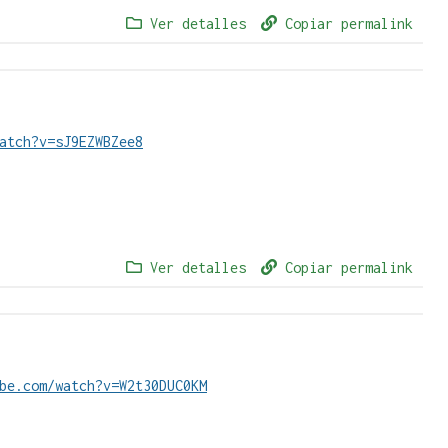
Ver detalles
Copiar permalink
atch?v=sJ9EZWBZee8
Ver detalles
Copiar permalink
be.com/watch?v=W2t30DUC0KM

=-=-=-=-=

INSTRUCTIONS FOR THE TASK: Retype the records above exactly, pictures omitted.

RESPONSE AREA:
Ver detalles
Copiar permalink
atch?v=sJ9EZWBZee8
Ver detalles
Copiar permalink
be.com/watch?v=W2t30DUC0KM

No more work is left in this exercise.